### REQUIRED WORK
From the entries that follow, pick out all lines holding "group".

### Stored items
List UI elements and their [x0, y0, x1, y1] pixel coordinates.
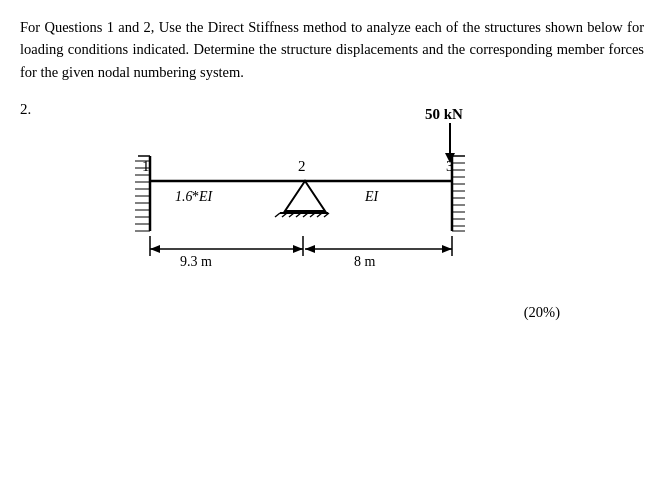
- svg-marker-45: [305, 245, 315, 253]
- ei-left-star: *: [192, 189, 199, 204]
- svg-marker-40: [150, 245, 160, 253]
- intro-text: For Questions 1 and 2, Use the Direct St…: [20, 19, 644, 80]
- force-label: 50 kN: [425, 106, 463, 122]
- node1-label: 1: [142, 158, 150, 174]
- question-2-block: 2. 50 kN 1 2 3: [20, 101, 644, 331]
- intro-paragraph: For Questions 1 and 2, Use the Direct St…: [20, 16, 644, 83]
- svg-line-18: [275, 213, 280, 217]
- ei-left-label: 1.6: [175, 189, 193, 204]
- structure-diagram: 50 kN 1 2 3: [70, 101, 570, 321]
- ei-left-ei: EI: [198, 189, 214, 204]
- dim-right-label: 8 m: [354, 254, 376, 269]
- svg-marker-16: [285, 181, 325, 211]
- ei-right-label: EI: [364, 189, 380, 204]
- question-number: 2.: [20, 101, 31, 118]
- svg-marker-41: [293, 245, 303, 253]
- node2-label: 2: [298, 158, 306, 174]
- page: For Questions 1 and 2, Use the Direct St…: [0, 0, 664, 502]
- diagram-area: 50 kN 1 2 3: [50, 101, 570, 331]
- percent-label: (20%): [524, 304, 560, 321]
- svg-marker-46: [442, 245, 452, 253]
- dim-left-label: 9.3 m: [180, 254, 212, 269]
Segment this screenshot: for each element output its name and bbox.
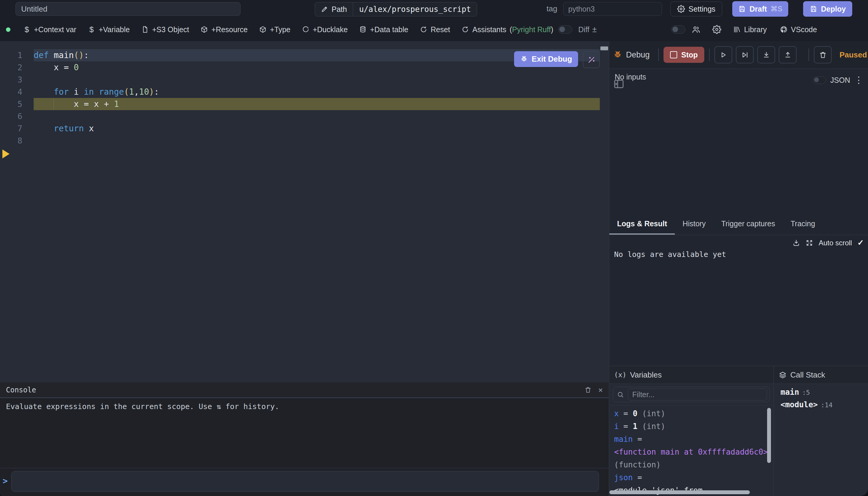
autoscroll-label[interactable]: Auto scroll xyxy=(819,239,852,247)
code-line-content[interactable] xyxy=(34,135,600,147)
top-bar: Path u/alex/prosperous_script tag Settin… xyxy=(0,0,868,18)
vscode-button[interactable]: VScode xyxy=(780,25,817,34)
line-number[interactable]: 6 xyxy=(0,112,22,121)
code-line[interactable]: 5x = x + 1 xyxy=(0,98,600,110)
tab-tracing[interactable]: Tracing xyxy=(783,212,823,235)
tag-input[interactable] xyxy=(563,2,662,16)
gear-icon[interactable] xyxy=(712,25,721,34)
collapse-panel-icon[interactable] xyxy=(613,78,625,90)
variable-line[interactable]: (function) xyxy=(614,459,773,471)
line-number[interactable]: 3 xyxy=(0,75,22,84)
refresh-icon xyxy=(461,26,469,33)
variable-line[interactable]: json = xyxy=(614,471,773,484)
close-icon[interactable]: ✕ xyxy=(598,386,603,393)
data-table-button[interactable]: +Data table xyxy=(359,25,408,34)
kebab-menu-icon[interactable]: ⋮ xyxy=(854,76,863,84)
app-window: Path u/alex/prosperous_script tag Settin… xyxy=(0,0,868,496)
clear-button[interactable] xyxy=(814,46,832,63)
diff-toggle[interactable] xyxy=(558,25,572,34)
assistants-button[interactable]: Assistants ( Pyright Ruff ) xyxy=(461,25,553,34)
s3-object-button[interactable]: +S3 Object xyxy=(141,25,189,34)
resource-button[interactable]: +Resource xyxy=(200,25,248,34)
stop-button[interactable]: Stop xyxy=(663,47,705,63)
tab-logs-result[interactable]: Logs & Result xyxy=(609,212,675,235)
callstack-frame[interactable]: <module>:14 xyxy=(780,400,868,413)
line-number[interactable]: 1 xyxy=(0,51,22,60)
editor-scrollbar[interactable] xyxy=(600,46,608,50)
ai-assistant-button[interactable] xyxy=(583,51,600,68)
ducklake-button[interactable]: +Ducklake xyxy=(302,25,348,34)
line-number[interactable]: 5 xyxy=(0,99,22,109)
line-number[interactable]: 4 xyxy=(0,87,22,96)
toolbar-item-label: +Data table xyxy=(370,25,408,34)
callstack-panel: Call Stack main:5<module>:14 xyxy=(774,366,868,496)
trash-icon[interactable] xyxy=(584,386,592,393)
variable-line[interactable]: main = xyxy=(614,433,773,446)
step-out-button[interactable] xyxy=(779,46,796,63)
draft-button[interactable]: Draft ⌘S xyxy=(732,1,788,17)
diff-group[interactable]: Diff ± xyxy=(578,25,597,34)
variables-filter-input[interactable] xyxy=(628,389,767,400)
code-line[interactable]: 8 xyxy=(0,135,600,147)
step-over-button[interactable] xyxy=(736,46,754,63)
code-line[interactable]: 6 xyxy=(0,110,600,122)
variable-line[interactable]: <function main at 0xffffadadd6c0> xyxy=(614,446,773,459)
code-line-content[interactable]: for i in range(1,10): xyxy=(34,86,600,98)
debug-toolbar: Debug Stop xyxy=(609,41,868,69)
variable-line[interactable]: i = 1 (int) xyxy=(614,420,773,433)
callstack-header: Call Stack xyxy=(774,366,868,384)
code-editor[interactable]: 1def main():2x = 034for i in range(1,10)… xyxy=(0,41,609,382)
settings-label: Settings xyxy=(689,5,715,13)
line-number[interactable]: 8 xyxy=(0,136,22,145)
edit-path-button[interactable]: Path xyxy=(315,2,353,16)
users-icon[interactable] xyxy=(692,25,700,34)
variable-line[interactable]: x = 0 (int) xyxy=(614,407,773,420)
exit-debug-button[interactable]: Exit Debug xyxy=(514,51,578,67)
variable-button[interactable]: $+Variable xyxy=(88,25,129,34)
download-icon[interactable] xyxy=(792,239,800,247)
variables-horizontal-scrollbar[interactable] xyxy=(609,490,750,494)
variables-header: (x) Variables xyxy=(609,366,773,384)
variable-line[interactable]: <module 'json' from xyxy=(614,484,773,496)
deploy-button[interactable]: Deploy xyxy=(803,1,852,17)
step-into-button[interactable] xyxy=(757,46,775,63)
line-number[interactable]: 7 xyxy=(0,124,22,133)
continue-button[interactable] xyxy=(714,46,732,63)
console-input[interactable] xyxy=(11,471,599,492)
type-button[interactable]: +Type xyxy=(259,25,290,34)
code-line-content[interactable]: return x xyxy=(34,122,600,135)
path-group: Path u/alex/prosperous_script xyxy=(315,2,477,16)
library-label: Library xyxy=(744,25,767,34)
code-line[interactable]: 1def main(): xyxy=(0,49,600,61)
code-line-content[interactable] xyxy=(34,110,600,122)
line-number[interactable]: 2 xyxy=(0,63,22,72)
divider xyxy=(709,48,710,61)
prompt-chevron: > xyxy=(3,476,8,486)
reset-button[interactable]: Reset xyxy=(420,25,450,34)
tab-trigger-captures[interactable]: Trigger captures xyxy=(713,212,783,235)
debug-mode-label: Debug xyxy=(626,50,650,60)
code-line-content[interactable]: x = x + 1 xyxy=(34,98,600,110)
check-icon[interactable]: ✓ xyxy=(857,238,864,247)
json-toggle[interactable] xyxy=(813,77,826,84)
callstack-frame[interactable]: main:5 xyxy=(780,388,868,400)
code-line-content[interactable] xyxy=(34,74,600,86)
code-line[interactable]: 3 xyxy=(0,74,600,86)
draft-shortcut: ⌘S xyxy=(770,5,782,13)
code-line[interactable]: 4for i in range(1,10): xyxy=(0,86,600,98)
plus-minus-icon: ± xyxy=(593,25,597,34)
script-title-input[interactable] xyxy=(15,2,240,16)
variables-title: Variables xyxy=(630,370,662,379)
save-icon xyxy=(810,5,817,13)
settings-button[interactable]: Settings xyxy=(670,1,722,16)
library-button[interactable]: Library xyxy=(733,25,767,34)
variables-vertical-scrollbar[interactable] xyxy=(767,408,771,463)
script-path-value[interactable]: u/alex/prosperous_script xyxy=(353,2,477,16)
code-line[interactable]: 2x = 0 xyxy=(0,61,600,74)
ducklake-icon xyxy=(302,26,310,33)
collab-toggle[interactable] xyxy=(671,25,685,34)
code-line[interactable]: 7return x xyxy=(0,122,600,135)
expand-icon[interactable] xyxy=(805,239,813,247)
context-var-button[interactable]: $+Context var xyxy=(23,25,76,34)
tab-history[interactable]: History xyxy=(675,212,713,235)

### EXERCISE ANSWER
diff-group[interactable]: Diff ± xyxy=(578,25,597,34)
path-group: Path u/alex/prosperous_script xyxy=(315,2,477,16)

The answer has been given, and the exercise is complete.